On the GitHub repository you can find 3rd-gc.go (and 3rd-gc.py).

These implement a simple strategy that works like this:

  • If a virus codon already ended on G or C, copy it to the vaccine mRNA
  • If not, replace last nucleotide in codon by a G, see if the amino acid still matches, if so, copy to the vaccine mRNA
  • Try the same with a C
  • Otherwise copy as is

Or in golang:

// base case, don't do anything
our = vir

// don't do anything if codon ends on G or C already
if(vir[2] == 'G' || vir[2] =='C') {
	fmt.Printf("Codon ended on G or C already, not doing anything.")
} else {
	prop = vir[:2]+"G"
	fmt.Printf("Attempting G substitution, new candidate '%s'. ", prop)
	if(c2s[vir] == c2s[prop]) {
		fmt.Printf("Amino acid still the same, done!")
		our = prop
	} else {
		fmt.Printf("Oops, amino acid changed. Trying C, new candidate '%s'. ", prop)
		prop = vir[:2]+"C"
		if(c2s[vir] == c2s[prop]) {
			fmt.Printf("Amino acid still the same, done!")
			our=prop
		} 
		
	}

}

This achieves a rather poor 53.1% match with the BioNTech RNA vaccine, but it is a start.

When you design your algorithm, be sure to only base your choices on the virus RNA. Do not peek into the BioNTech RNA!

If you have achieved a score beyond 53.1% please email a link to your code to bert@hubertnet.nl (or @bert_hu_bert and I’ll put it on the leader board at the top of this page!

Things that will help

As with every form of reverse engineering or cryptanalysis, it helps to understand what we are looking at.

GC ratio

We know that one goal of the ‘codon optimization’ is to get more Cs and Gs into the vaccine version of the RNA. However, there is also a limit to that. In DNA, which is also used to manufacture the vaccine, G and C bind together strongly, to the point that if you put too many of these ’nucleotides’ in there, the DNA will no longer be replicated efficiently.

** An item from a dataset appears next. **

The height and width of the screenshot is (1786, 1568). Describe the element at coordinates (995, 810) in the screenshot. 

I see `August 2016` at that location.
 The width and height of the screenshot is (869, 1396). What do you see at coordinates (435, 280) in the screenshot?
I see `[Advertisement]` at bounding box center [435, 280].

So some modifications may actually happen to manage down the GC percentage of a stretch of DNA if it was getting too high.

I tweeted about this earlier.

Codon optimization

Some codons are rare in human DNA, or in certain cells. It may be that some codons are replaced by other ones simply because they are more frequently used by some cells.

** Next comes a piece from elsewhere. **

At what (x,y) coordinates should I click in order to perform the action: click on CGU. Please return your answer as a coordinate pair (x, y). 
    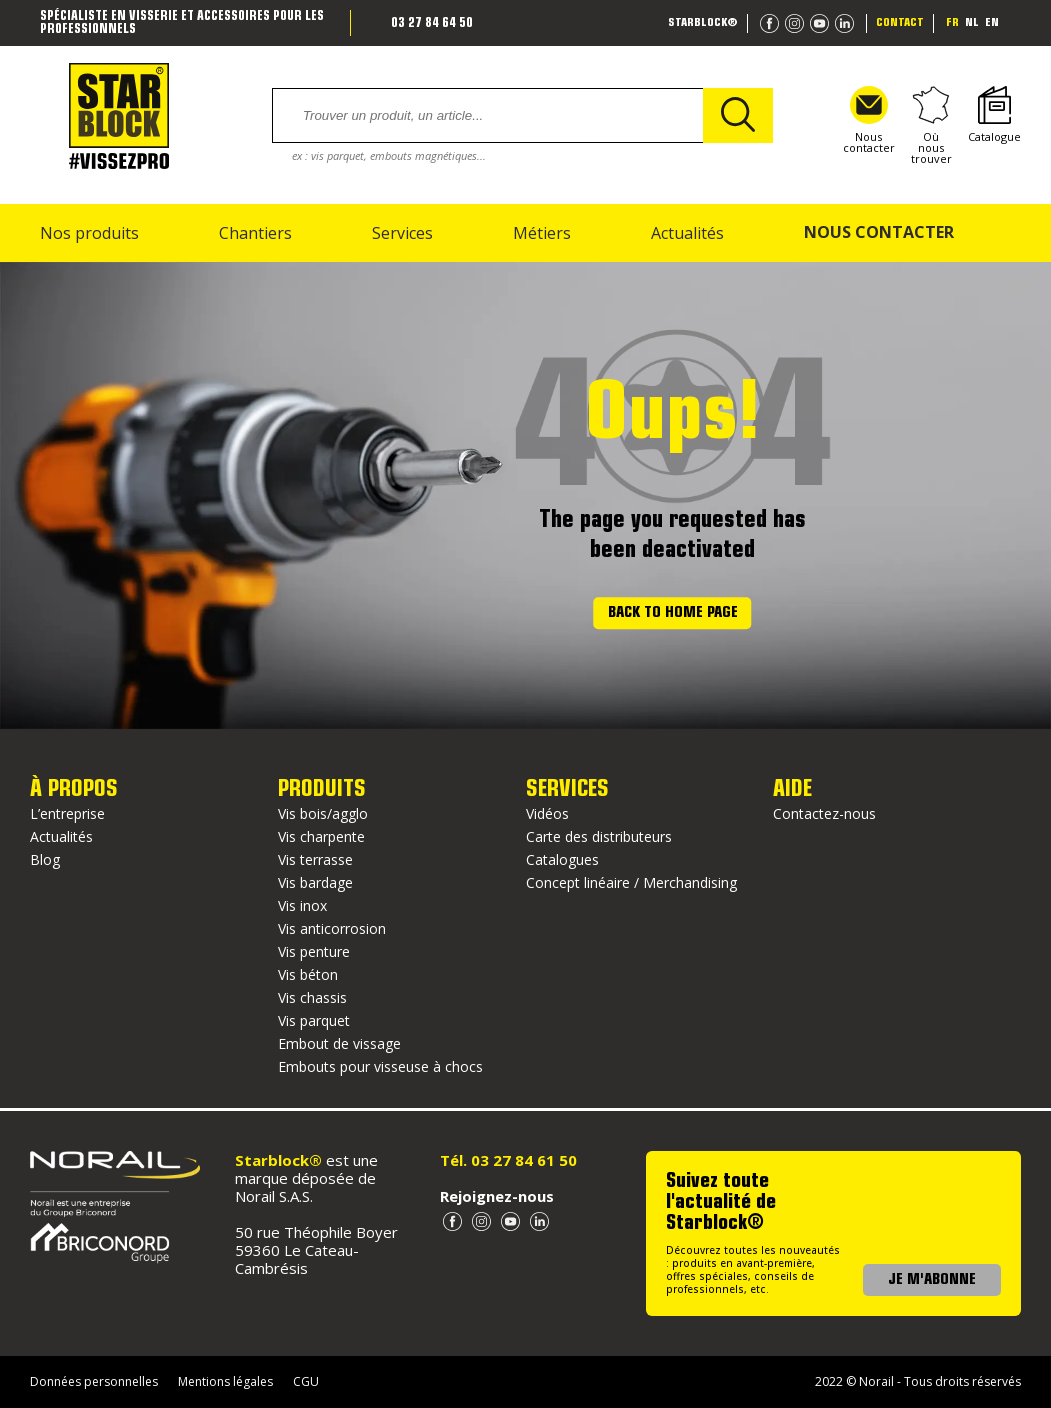
    Looking at the image, I should click on (306, 1381).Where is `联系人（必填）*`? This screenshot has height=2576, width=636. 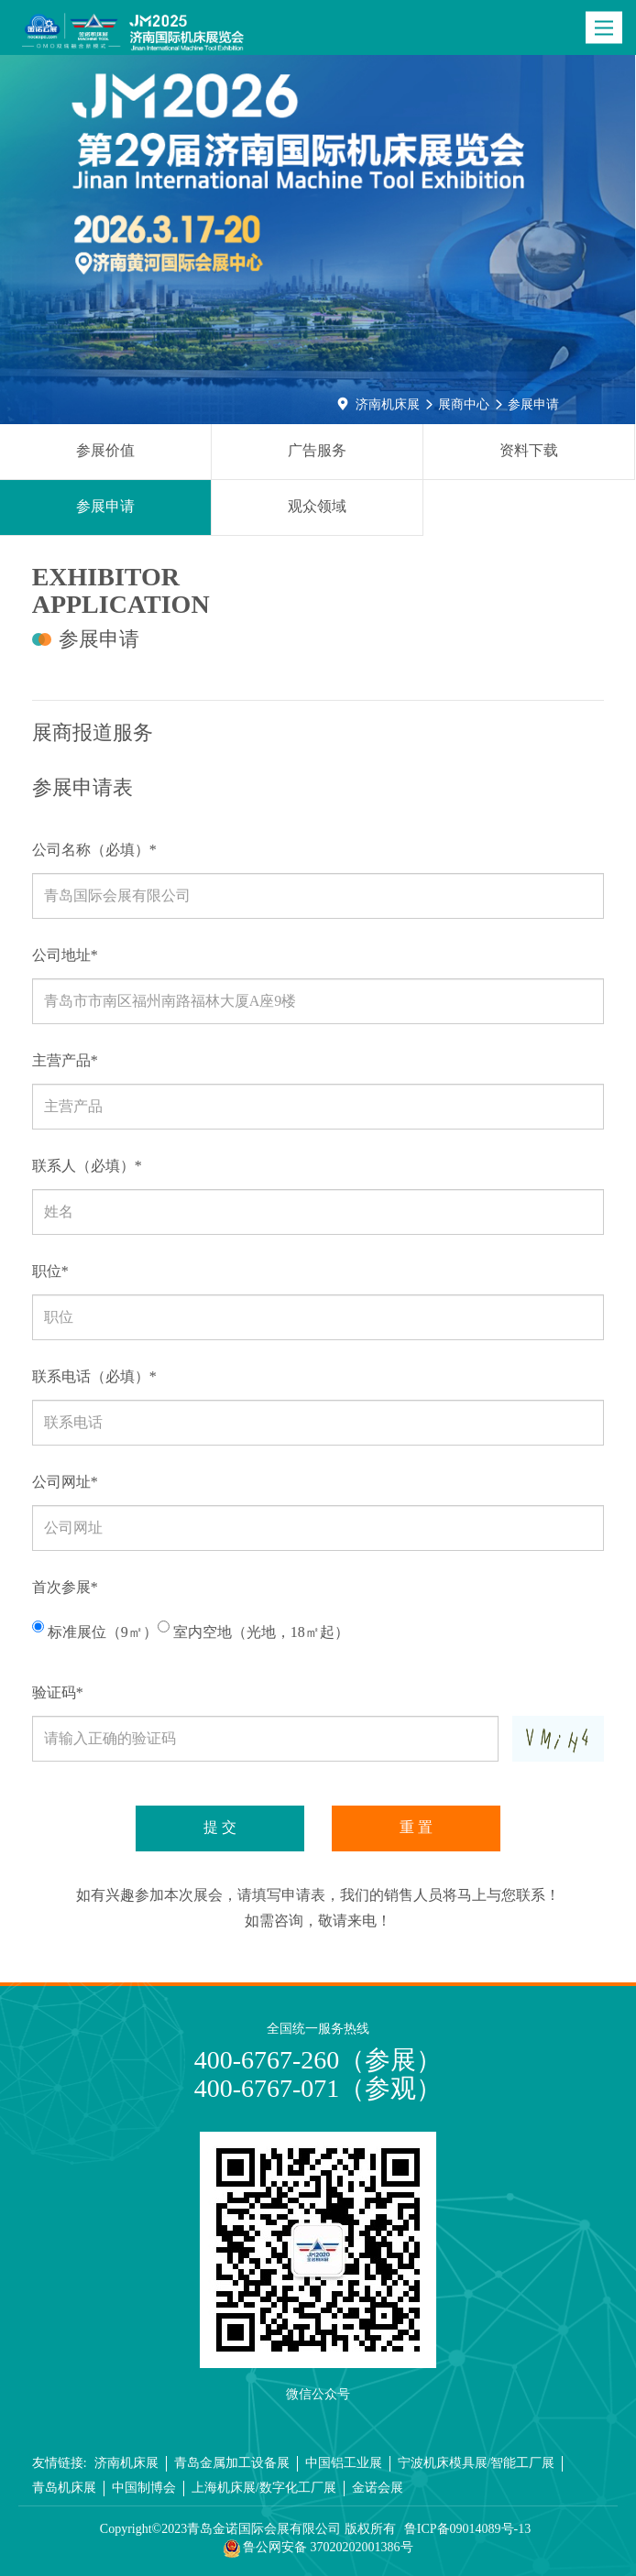 联系人（必填）* is located at coordinates (87, 1165).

I tweeted about this earlier.

RNA folding

We’ve been looking at codons up to here. The RNA itself however does not know about codons, there are no markers that say where a codon begins and ends. The first codon on a protein however is always ATG (or AUG in RNA).

RNA curls up into a shape. This shape might help evade the immune system or it might improve translation into amino acids. This only depends on the sequence of RNA nucleotides and not on specific codons.

You can submit RNA sequences to this server of the Institute for Theoretical Chemistry at the University of Vienna and it will fold RNA for you. This is a very advanced server that does meticulous calculations.

This Wikipedia page describes how this works.

It may be that some optimizations improve folding.

I am also told that this paper by Moderna (another mRNA vaccine manufacturer) may be relevant: mRNA structure regulates protein expression through changes in functional half-life.